Germans want ‘Reagan Street’ in Berlin

By WND Staff

The main opposition party in Germany wants Berlin to name a street or square after the president who stood up to the Soviet Union when the city was divided, calling on Mikhail Gorbachev to “tear down this wall.”


President Reagan in front of Berlin’s Brandenburg Gate, June 12, 1987.

President Ronald Reagan, who died Saturday, left office in 1989, just prior to the fall of communism and the Berlin Wall that year and the reunification of Germany one year later.

“We should recognize his commitment to unification through a square or street near the Brandenburg Gate to be named after him,” Christian Democrat General Secretary Laurenz Meyer told the German daily Bild Zeitung.

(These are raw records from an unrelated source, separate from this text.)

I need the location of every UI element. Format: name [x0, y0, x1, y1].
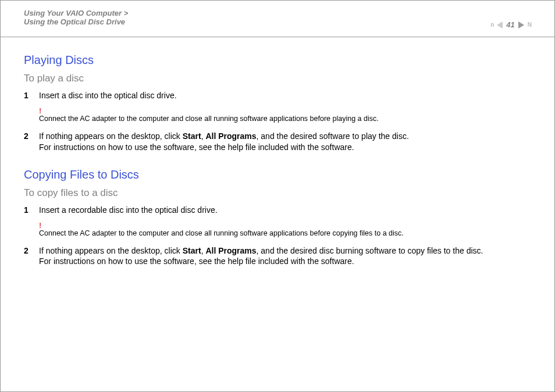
step-row: 1 Insert a recordable disc into the opti… — [24, 205, 531, 216]
subsection-to-copy: To copy files to a disc — [24, 187, 531, 199]
step-text: If nothing appears on the desktop, click… — [39, 131, 531, 153]
step-row: 2 If nothing appears on the desktop, cli… — [24, 245, 531, 268]
page-content: Playing Discs To play a disc 1 Insert a … — [1, 37, 554, 267]
step-text-part: , and the desired disc burning software … — [257, 246, 483, 255]
step-row: 2 If nothing appears on the desktop, cli… — [24, 131, 531, 153]
step-number: 1 — [24, 205, 39, 216]
note-text: Connect the AC adapter to the computer a… — [39, 229, 531, 237]
step-text-part: If nothing appears on the desktop, click — [39, 246, 183, 255]
breadcrumb-line-2: Using the Optical Disc Drive — [24, 17, 531, 26]
step-text-part: If nothing appears on the desktop, click — [39, 131, 183, 141]
page-number: 41 — [506, 20, 514, 29]
bold-start: Start — [183, 246, 201, 255]
section-copying: Copying Files to Discs To copy files to … — [24, 168, 531, 268]
bold-start: Start — [183, 131, 201, 141]
step-text: Insert a recordable disc into the optica… — [39, 205, 531, 216]
bold-all-programs: All Programs — [205, 131, 256, 141]
bold-all-programs: All Programs — [205, 246, 256, 255]
page-number-nav: n 41 N — [490, 20, 531, 29]
step-number: 2 — [24, 131, 39, 142]
arrow-left-icon[interactable] — [497, 22, 503, 28]
warning-note: ! Connect the AC adapter to the computer… — [39, 222, 531, 237]
page: Using Your VAIO Computer > Using the Opt… — [0, 0, 555, 392]
subsection-to-play: To play a disc — [24, 73, 531, 84]
step-text-part: , and the desired software to play the d… — [257, 131, 409, 141]
step-text-part: For instructions on how to use the softw… — [39, 142, 354, 152]
breadcrumb-line-1: Using Your VAIO Computer > — [24, 9, 531, 17]
section-title-playing-discs: Playing Discs — [24, 54, 531, 67]
step-text: Insert a disc into the optical disc driv… — [39, 90, 531, 101]
arrow-right-icon[interactable] — [518, 22, 524, 28]
step-number: 2 — [24, 245, 39, 256]
warning-note: ! Connect the AC adapter to the computer… — [39, 107, 531, 123]
note-text: Connect the AC adapter to the computer a… — [39, 115, 531, 123]
next-page-marker[interactable]: N — [528, 22, 531, 28]
page-header: Using Your VAIO Computer > Using the Opt… — [1, 1, 554, 37]
section-title-copying: Copying Files to Discs — [24, 168, 531, 181]
step-text: If nothing appears on the desktop, click… — [39, 245, 531, 268]
step-text-part: For instructions on how to use the softw… — [39, 256, 354, 266]
prev-page-marker[interactable]: n — [490, 22, 493, 28]
exclamation-icon: ! — [39, 107, 531, 115]
step-number: 1 — [24, 90, 39, 101]
step-row: 1 Insert a disc into the optical disc dr… — [24, 90, 531, 101]
exclamation-icon: ! — [39, 222, 531, 229]
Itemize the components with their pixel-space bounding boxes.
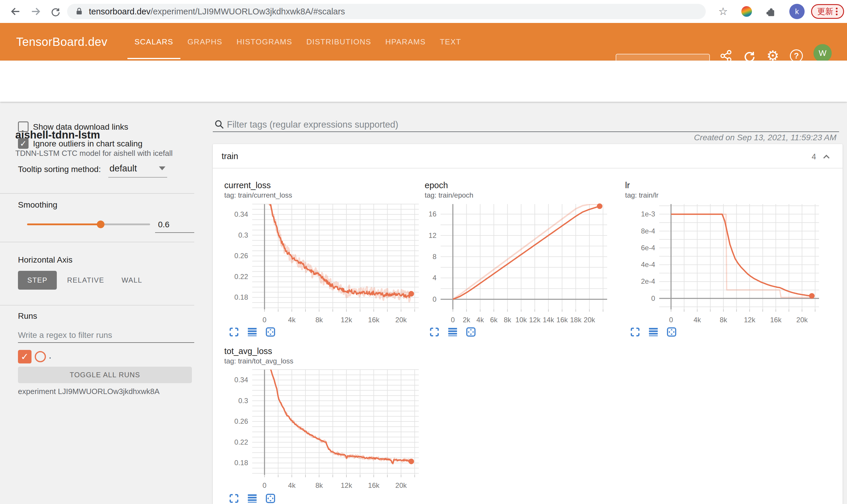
tab-distributions[interactable]: DISTRIBUTIONS xyxy=(299,23,378,60)
svg-text:8k: 8k xyxy=(315,316,323,324)
experiment-id-label: experiment LJI9MWUORLOw3jkdhxwk8A xyxy=(18,387,159,396)
forward-icon[interactable] xyxy=(28,4,43,19)
run-checkbox[interactable]: ✓ xyxy=(18,350,32,363)
chart-lr[interactable]: 02e-44e-46e-48e-41e-304k8k12k16k20k xyxy=(630,202,828,326)
chart-title: tot_avg_loss xyxy=(224,346,272,356)
data-lines-icon[interactable] xyxy=(247,493,257,503)
chart-toolbar xyxy=(229,327,275,337)
chart-toolbar xyxy=(229,493,275,503)
svg-text:4k: 4k xyxy=(288,316,296,324)
fit-domain-icon[interactable] xyxy=(667,327,677,337)
svg-text:0.3: 0.3 xyxy=(238,231,248,239)
kebab-menu-icon xyxy=(835,7,838,16)
back-icon[interactable] xyxy=(8,4,23,19)
tag-group-count: 4 xyxy=(812,152,816,161)
extensions-puzzle-icon[interactable] xyxy=(763,4,778,19)
svg-text:20k: 20k xyxy=(395,316,407,324)
fit-domain-icon[interactable] xyxy=(466,327,476,337)
smoothing-slider-knob[interactable] xyxy=(97,220,104,228)
address-bar[interactable]: tensorboard.dev/experiment/LJI9MWUORLOw3… xyxy=(67,4,706,19)
browser-update-menu[interactable]: 更新 xyxy=(811,4,844,19)
svg-text:6k: 6k xyxy=(490,316,498,324)
bookmark-star-icon[interactable]: ☆ xyxy=(716,4,730,19)
svg-text:14k: 14k xyxy=(543,316,554,324)
smoothing-slider-track-filled[interactable] xyxy=(27,223,100,225)
svg-text:8: 8 xyxy=(433,253,436,260)
show-download-links-label: Show data download links xyxy=(33,122,128,132)
axis-wall-button[interactable]: WALL xyxy=(122,271,142,290)
url-text: tensorboard.dev/experiment/LJI9MWUORLOw3… xyxy=(89,7,345,16)
filter-tags-input[interactable]: Filter tags (regular expressions support… xyxy=(227,120,398,130)
smoothing-value-input[interactable]: 0.6 xyxy=(158,220,170,229)
tab-scalars[interactable]: SCALARS xyxy=(127,23,180,60)
chart-tag: tag: train/tot_avg_loss xyxy=(224,357,293,365)
tab-graphs[interactable]: GRAPHS xyxy=(180,23,229,60)
svg-text:0: 0 xyxy=(651,294,655,302)
expand-chart-icon[interactable] xyxy=(630,327,640,337)
chart-title: current_loss xyxy=(224,181,271,190)
svg-text:12: 12 xyxy=(429,231,436,239)
chart-tag: tag: train/epoch xyxy=(425,191,473,199)
svg-text:2e-4: 2e-4 xyxy=(641,277,655,285)
tab-histograms[interactable]: HISTOGRAMS xyxy=(229,23,299,60)
axis-step-button[interactable]: STEP xyxy=(18,271,57,290)
expand-chart-icon[interactable] xyxy=(229,327,239,337)
expand-chart-icon[interactable] xyxy=(429,327,439,337)
data-lines-icon[interactable] xyxy=(649,327,658,337)
svg-text:12k: 12k xyxy=(341,316,352,324)
svg-text:16k: 16k xyxy=(770,316,782,324)
tag-group-name: train xyxy=(222,151,238,161)
svg-text:0.26: 0.26 xyxy=(234,417,248,425)
tab-text[interactable]: TEXT xyxy=(433,23,468,60)
svg-text:0.26: 0.26 xyxy=(234,252,248,260)
ignore-outliers-label: Ignore outliers in chart scaling xyxy=(33,139,142,148)
chart-toolbar xyxy=(429,327,476,337)
svg-text:8e-4: 8e-4 xyxy=(641,227,655,235)
svg-text:16k: 16k xyxy=(368,481,380,489)
svg-text:12k: 12k xyxy=(341,481,352,489)
tab-hparams[interactable]: HPARAMS xyxy=(378,23,433,60)
svg-text:8k: 8k xyxy=(315,481,323,489)
svg-text:4k: 4k xyxy=(477,316,484,324)
run-color-swatch[interactable] xyxy=(35,351,46,362)
experiment-description: TDNN-LSTM CTC model for aishell with ice… xyxy=(15,149,173,158)
chart-title: epoch xyxy=(425,181,448,190)
show-download-links-checkbox[interactable] xyxy=(18,122,29,132)
svg-text:6e-4: 6e-4 xyxy=(641,244,655,252)
sidebar-divider xyxy=(0,305,194,306)
expand-chart-icon[interactable] xyxy=(229,493,239,503)
chevron-up-icon[interactable] xyxy=(822,152,831,162)
tooltip-sorting-underline xyxy=(108,177,167,178)
svg-text:16k: 16k xyxy=(368,316,380,324)
axis-relative-button[interactable]: RELATIVE xyxy=(67,271,104,290)
chart-epoch[interactable]: 048121602k4k6k8k10k12k14k16k18k20k xyxy=(411,202,616,326)
svg-text:0: 0 xyxy=(451,316,455,324)
chart-current-loss[interactable]: 0.180.220.260.30.3404k8k12k16k20k xyxy=(223,202,428,326)
nav-tabs: SCALARS GRAPHS HISTOGRAMS DISTRIBUTIONS … xyxy=(127,23,468,60)
browser-profile-avatar[interactable]: k xyxy=(789,4,805,19)
runs-filter-input[interactable]: Write a regex to filter runs xyxy=(18,330,112,340)
tag-group-header[interactable] xyxy=(213,144,843,168)
extension-colorful-icon[interactable] xyxy=(739,4,754,19)
created-timestamp: Created on Sep 13, 2021, 11:59:23 AM xyxy=(694,133,836,142)
chart-tag: tag: train/current_loss xyxy=(224,191,292,199)
browser-toolbar: tensorboard.dev/experiment/LJI9MWUORLOw3… xyxy=(0,0,847,23)
svg-text:4k: 4k xyxy=(693,316,701,324)
app-logo[interactable]: TensorBoard.dev xyxy=(16,23,107,60)
toggle-all-runs-button[interactable]: TOGGLE ALL RUNS xyxy=(18,367,192,383)
ignore-outliers-checkbox[interactable]: ✓ xyxy=(18,138,29,149)
data-lines-icon[interactable] xyxy=(448,327,457,337)
app-header: TensorBoard.dev SCALARS GRAPHS HISTOGRAM… xyxy=(0,23,847,60)
tooltip-sorting-select[interactable]: default xyxy=(109,163,137,174)
smoothing-slider-track[interactable] xyxy=(100,223,150,225)
svg-text:8k: 8k xyxy=(720,316,727,324)
user-avatar[interactable]: W xyxy=(813,44,832,62)
fit-domain-icon[interactable] xyxy=(265,327,275,337)
fit-domain-icon[interactable] xyxy=(265,493,275,503)
svg-text:20k: 20k xyxy=(796,316,808,324)
refresh-page-icon[interactable] xyxy=(48,4,63,19)
chart-tot-avg-loss[interactable]: 0.180.220.260.30.3404k8k12k16k20k xyxy=(223,367,428,491)
svg-text:0.34: 0.34 xyxy=(234,376,248,384)
tooltip-sorting-label: Tooltip sorting method: xyxy=(18,165,101,174)
data-lines-icon[interactable] xyxy=(247,327,257,337)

In a speech in front of the wall in 1987, Reagan declared to the people of Eastern Europe, “Es gibt nur ein Berlin.” [There is only one Berlin], evoking memories of President Kennedy’s famous use of German when JFK attempted to say “I am a Berliner.”

Later, in the presence of former Christian Democrat German Chancellor Helmut Kohl and a worldwide audience, President Reagan directed his memorable words to the Soviet leader, “General Secretary Gorbachev, if you seek peace, if you seek prosperity for the Soviet Union and Eastern Europe, if you seek liberalization: Come here to this gate! Mr. Gorbachev, open this gate! Mr. Gorbachev, tear down this wall!”

Commenting after Reagan’s death, Kohl praised him as “a great friend of the Germans” for his role in ending both communism and the Cold War, according to Deutsche Presse-Agentur, the German news agency.

“Ronald Reagan was a man who achieved great things for his country,” Kohl said. “He was a stroke of luck for the world, especially for Europe.”

Chancellor Gerhard Schroeder will attend the state funeral for Reagan Friday in Washington.

Schroeder, who is at the G-8 Summit in Georgia, will come as a gesture of appreciation for Reagan’s commitment to ending the East-West conflict, a spokesman said, declaring the president had “always remained a close friend to Germany.”